**DIRECTIONS:** What is needed is every line of the data that includes the word "Duarte". Please copy each one.

**EXTRACTED ENTRIES:**
++++++++
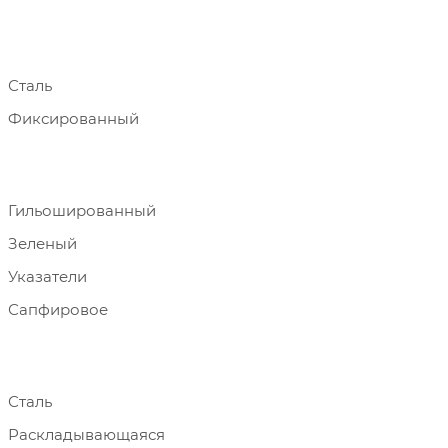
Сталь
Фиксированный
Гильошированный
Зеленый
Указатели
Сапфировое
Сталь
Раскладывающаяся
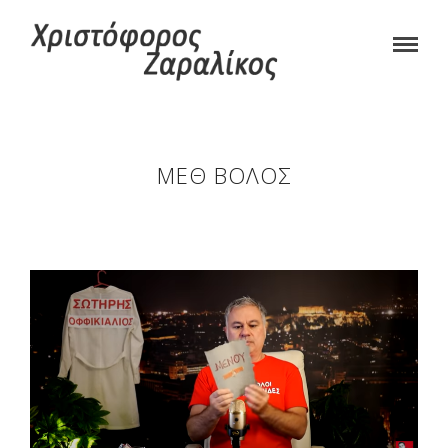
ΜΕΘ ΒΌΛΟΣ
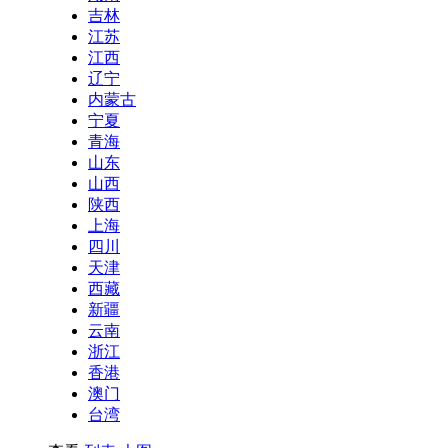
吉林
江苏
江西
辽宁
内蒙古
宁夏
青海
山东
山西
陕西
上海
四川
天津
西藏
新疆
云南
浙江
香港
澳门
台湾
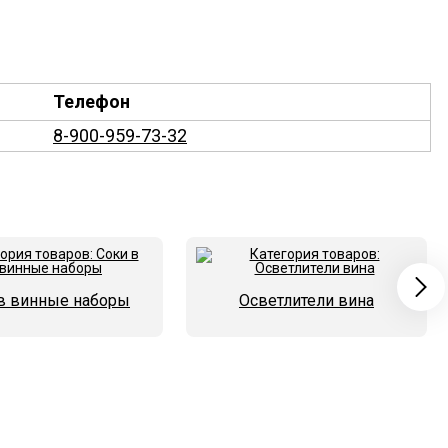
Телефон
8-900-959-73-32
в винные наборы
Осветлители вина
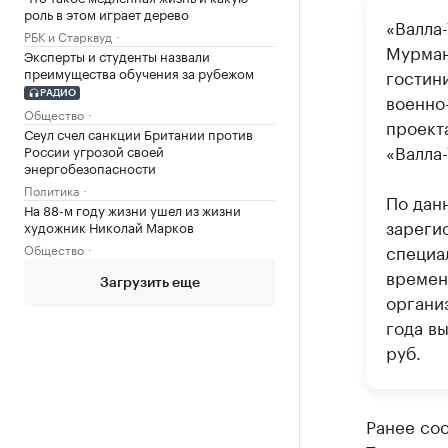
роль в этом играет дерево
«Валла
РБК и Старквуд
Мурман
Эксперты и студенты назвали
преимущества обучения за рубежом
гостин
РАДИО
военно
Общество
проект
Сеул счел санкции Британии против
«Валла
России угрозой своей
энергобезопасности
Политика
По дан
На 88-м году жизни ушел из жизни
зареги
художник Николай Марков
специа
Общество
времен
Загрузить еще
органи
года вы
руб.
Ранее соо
++++++++
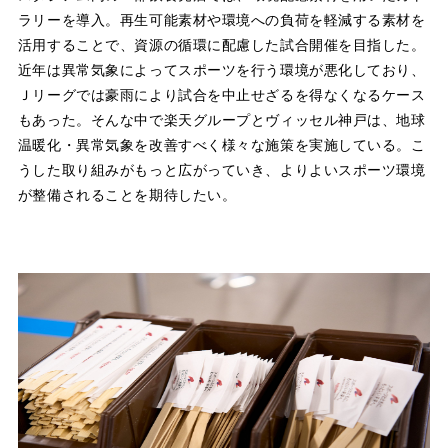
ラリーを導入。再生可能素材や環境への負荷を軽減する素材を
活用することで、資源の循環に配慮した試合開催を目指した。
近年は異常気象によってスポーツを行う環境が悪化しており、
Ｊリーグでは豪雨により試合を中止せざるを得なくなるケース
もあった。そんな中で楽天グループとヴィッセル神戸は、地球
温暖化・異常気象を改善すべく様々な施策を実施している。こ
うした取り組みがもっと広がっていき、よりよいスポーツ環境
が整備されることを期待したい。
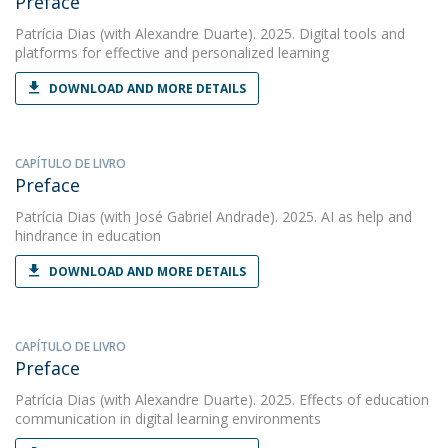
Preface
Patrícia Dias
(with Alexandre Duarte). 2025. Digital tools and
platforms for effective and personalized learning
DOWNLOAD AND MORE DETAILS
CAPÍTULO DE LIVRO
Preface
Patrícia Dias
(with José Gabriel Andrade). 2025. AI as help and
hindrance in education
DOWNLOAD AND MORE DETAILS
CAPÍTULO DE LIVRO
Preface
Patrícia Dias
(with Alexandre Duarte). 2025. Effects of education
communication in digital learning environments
++++++++
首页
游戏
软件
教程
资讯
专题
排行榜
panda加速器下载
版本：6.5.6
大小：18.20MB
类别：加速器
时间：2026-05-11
++++++++
**WRITTEN RESPONSE:**
(with Alexandre Duarte). 2025. Digital tools and
(with Alexandre Duarte). 2025. Effects of education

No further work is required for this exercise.